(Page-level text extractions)
+++
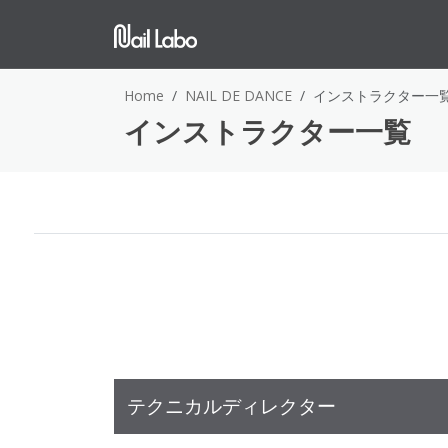
Home
NAIL DE DANCE
インストラクター一
インストラクター一覧
テクニカルディレクター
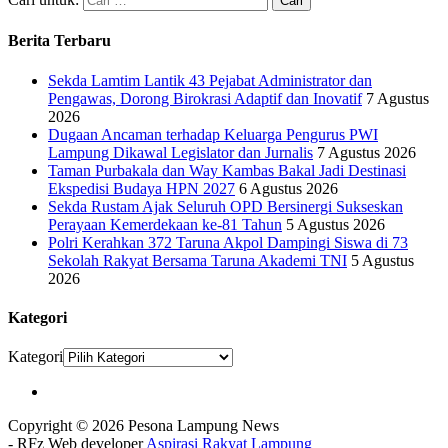
Berita Terbaru
Sekda Lamtim Lantik 43 Pejabat Administrator dan
Pengawas, Dorong Birokrasi Adaptif dan Inovatif
7 Agustus
2026
Dugaan Ancaman terhadap Keluarga Pengurus PWI
Lampung Dikawal Legislator dan Jurnalis
7 Agustus 2026
Taman Purbakala dan Way Kambas Bakal Jadi Destinasi
Ekspedisi Budaya HPN 2027
6 Agustus 2026
Sekda Rustam Ajak Seluruh OPD Bersinergi Sukseskan
Perayaan Kemerdekaan ke-81 Tahun
5 Agustus 2026
Polri Kerahkan 372 Taruna Akpol Dampingi Siswa di 73
Sekolah Rakyat Bersama Taruna Akademi TNI
5 Agustus
2026
Kategori
Kategori
Copyright © 2026 Pesona Lampung News
- RFz Web developer
Aspirasi Rakyat Lampung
+++
What needs to be done:
Set down, unchanged, the line that contains "Taman Purbakala dan" together with every later line in the records, through the last one.

Response to this exercise:
Taman Purbakala dan Way Kambas Bakal Jadi Destinasi
Ekspedisi Budaya HPN 2027
6 Agustus 2026
Sekda Rustam Ajak Seluruh OPD Bersinergi Sukseskan
Perayaan Kemerdekaan ke-81 Tahun
5 Agustus 2026
Polri Kerahkan 372 Taruna Akpol Dampingi Siswa di 73
Sekolah Rakyat Bersama Taruna Akademi TNI
5 Agustus
2026
Kategori
Kategori
Copyright © 2026 Pesona Lampung News
- RFz Web developer
Aspirasi Rakyat Lampung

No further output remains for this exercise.